Christian Petzold est devenu en un peu plus d’une dizaine d’années, l’un des cinéastes allemands contemporains les plus côtés au sein des festivals internationaux. Il alterne œuvres dans la présent et films d’époque avec ses deux muses : Nina Hoss pour les personnages plus murs et Paula Beer pour ceux plus jeunes. Celui qui nous intéresse sera avec cette dernière. Après son intéressant dernier opus en date, « Ciel Rouge » qui parlait d’éco-anxiété d’une manière singulière, le voilà déjà de retour avec ce « Miroirs no.3 » qui, lui, aborde des thèmes tels que le deuil et la dépression. Et on peut dire qu’on est moins emballé tant ce nouveau film nous apparaît atone et sans grand intérêt narratif. Le titre peu commun du film vient d’une pièce de piano impressionniste de Maurice Ravel (le compositeur du fameux « Bolero ») qu’on entendra d’ailleurs forcément ici. Seuls les connaisseurs comprendront ce qui se cache derrière ce titre ou alors il faudra en chercher la signification en amont ou en aval du visionnage du film. Ce que l’on a dû faire...

On fait donc référence ici aux miroitements des vagues, l’autre appellation du morceau étant « Une barque sur l’océan », allégorie sur la mort au sein d’une famille. Voilà bien tout un sous-texte qu’il faudra clairement décortiquer avec peine dans ce film minimaliste en tous points. Quatre acteurs, un lieu quasi unique pour le déroulé de l’action, très peu de dialogues et une durée vraiment courte (moins d’une heure et demie) font de ce « Miroirs no.3 » une œuvre étrange, pas spécialement mémorable mais pas dénuée d’intérêt non plus.
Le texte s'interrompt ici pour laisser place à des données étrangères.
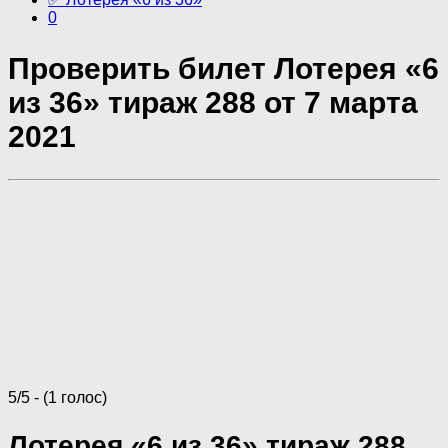
0
Проверить билет Лотерея «6
из 36» тираж 288 от 7 марта
2021
5/5 - (1 голос)
Лотерея «6 из 36» тираж 288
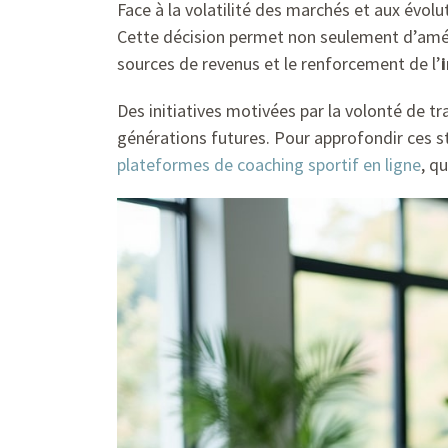
Face à la volatilité des marchés et aux évolu
Cette décision permet non seulement d’amél
sources de revenus et le renforcement de l’
Des initiatives motivées par la volonté de tr
générations futures. Pour approfondir ces st
plateformes de coaching sportif en ligne
, q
Le film étant plutôt lent, il faut saluer qu’il ait le mérite de ne pas s’éterniser, ce qui empêche le spectateur de s’ennuyer lors de ce qui frôle l’exercice de style parfois poseur.

Les acteurs font le travail dans ce petit théâtre une nouvelle fois loin des villes après « Ciel rouge ». D’ailleurs, Petzold semble apprécier travailler à la campagne puisqu’il remet le couvert ici avec un nouveau contexte rural et champêtre autour d’une petite maison. On apprécie autant cet aspect bucolique qui donne du charme à ce « Miroirs no.3 » qu’on a du mal à saisir le formalisme de l’ensemble. On a vite fait de comprendre les tenants et les aboutissants de cette partition à quatre nous parlant de l’absence, du suicide et d’identité ce qui enlève le peu de suspense qui aurait pu rendre cette œuvre plus mystérieuse. À moins qu’il y ait des significations cachées qu’on n’a pas vu ou des métaphores plus ténues à décrypter, voilà une œuvre qui se regarde agréablement par sa simplicité mais qui nous apparaît parfois aussi vaine qu’inutile.